- [Task requirements]
Exact copies of the records below are needed, free of pictures.

- [Supplied entries]
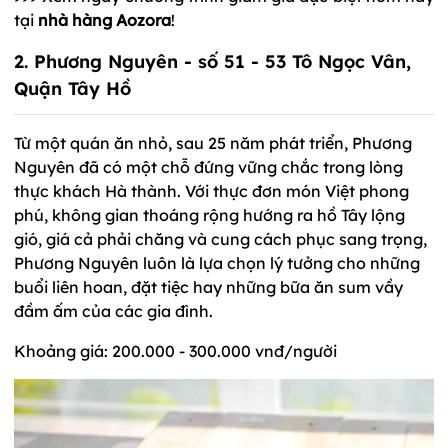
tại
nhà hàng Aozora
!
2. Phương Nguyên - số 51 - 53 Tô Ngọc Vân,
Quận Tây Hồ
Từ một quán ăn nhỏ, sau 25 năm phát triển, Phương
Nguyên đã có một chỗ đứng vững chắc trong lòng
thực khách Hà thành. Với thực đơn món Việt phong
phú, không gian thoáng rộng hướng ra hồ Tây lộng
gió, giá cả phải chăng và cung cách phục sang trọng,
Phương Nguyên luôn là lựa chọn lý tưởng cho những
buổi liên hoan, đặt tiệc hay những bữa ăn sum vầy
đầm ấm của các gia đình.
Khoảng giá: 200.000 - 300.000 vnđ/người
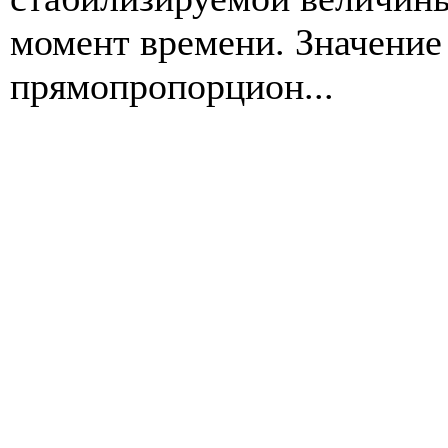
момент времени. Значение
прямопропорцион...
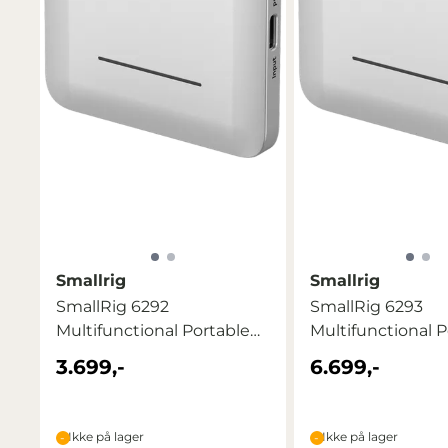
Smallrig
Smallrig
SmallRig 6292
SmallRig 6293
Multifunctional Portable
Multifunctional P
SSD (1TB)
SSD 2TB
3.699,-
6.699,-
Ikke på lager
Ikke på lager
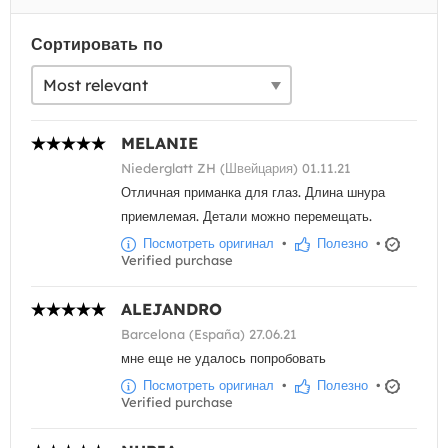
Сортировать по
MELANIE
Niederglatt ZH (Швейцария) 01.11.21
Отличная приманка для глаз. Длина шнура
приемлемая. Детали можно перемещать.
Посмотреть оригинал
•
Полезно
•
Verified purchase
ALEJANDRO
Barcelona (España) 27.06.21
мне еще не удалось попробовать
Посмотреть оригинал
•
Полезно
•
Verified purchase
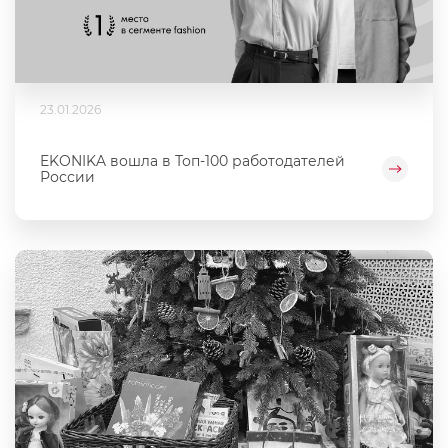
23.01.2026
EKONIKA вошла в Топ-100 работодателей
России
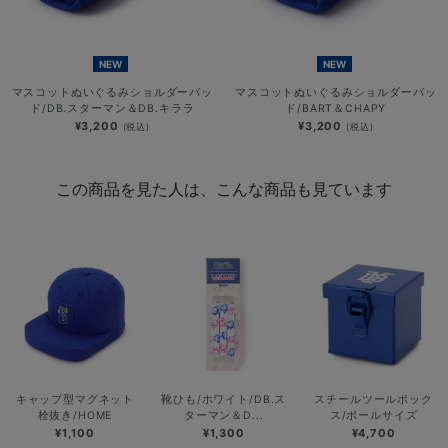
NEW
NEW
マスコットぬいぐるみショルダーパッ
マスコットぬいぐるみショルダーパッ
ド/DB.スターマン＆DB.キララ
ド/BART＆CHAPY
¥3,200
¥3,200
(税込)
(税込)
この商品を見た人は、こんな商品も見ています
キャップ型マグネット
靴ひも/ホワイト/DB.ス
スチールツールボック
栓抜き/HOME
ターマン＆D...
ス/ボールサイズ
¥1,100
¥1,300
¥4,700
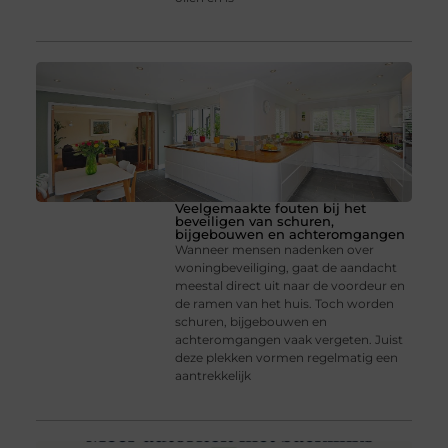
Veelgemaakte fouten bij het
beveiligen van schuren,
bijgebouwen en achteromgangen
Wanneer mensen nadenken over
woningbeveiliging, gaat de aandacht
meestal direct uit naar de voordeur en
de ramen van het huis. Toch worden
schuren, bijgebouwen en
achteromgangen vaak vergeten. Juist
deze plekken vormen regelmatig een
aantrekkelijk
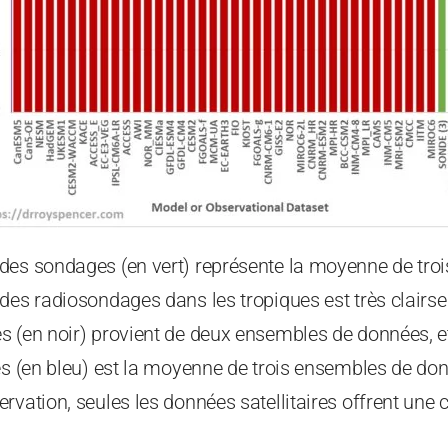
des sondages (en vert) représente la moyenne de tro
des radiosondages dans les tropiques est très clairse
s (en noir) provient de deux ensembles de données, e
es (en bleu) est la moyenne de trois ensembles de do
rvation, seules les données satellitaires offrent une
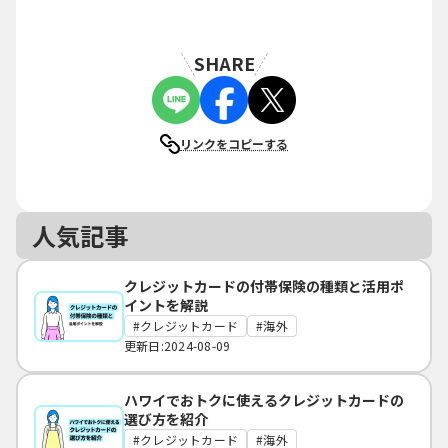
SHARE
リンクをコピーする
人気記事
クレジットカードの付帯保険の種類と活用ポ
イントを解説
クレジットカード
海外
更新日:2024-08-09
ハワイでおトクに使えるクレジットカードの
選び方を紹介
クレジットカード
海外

- [Result of this exercise]
tại
nhà hàng Aozora
!
2. Phương Nguyên - số 51 - 53 Tô Ngọc Vân,
Quận Tây Hồ
Từ một quán ăn nhỏ, sau 25 năm phát triển, Phương
Nguyên đã có một chỗ đứng vững chắc trong lòng
thực khách Hà thành. Với thực đơn món Việt phong
phú, không gian thoáng rộng hướng ra hồ Tây lộng
gió, giá cả phải chăng và cung cách phục sang trọng,
Phương Nguyên luôn là lựa chọn lý tưởng cho những
buổi liên hoan, đặt tiệc hay những bữa ăn sum vầy
đầm ấm của các gia đình.
Khoảng giá: 200.000 - 300.000 vnđ/người
момент времени. Значение
прямопропорцион...
Smallrig
Smallrig
SmallRig 6292
SmallRig 6293
Multifunctional Portable
Multifunctional P
SSD (1TB)
SSD 2TB
3.699,-
6.699,-
Ikke på lager
Ikke på lager
Сортировать по
MELANIE
Niederglatt ZH (Швейцария) 01.11.21
Отличная приманка для глаз. Длина шнура
приемлемая. Детали можно перемещать.
Посмотреть оригинал
•
Полезно
•
Verified purchase
ALEJANDRO
Barcelona (España) 27.06.21
мне еще не удалось попробовать
Посмотреть оригинал
•
Полезно
•
Verified purchase
23.01.2026
EKONIKA вошла в Топ-100 работодателей
России
NEW
NEW
マスコットぬいぐるみショルダーパッ
マスコットぬいぐるみショルダーパッ
ド/DB.スターマン＆DB.キララ
ド/BART＆CHAPY
¥3,200
¥3,200
(税込)
(税込)
この商品を見た人は、こんな商品も見ています
キャップ型マグネット
靴ひも/ホワイト/DB.ス
スチールツールボック
栓抜き/HOME
ターマン＆D...
ス/ボールサイズ
¥1,100
¥1,300
¥4,700
Veelgemaakte fouten bij het
beveiligen van schuren,
bijgebouwen en achteromgangen
Wanneer mensen nadenken over
woningbeveiliging, gaat de aandacht
meestal direct uit naar de voordeur en
de ramen van het huis. Toch worden
schuren, bijgebouwen en
achteromgangen vaak vergeten. Juist
deze plekken vormen regelmatig een
aantrekkelijk
des sondages (en vert) représente la moyenne de tro
des radiosondages dans les tropiques est très clairse
s (en noir) provient de deux ensembles de données, e
es (en bleu) est la moyenne de trois ensembles de do
rvation, seules les données satellitaires offrent une
SHARE
リンクをコピーする
人気記事
クレジットカードの付帯保険の種類と活用ポ
イントを解説
クレジットカード
海外
更新日:2024-08-09
ハワイでおトクに使えるクレジットカードの
選び方を紹介
クレジットカード
海外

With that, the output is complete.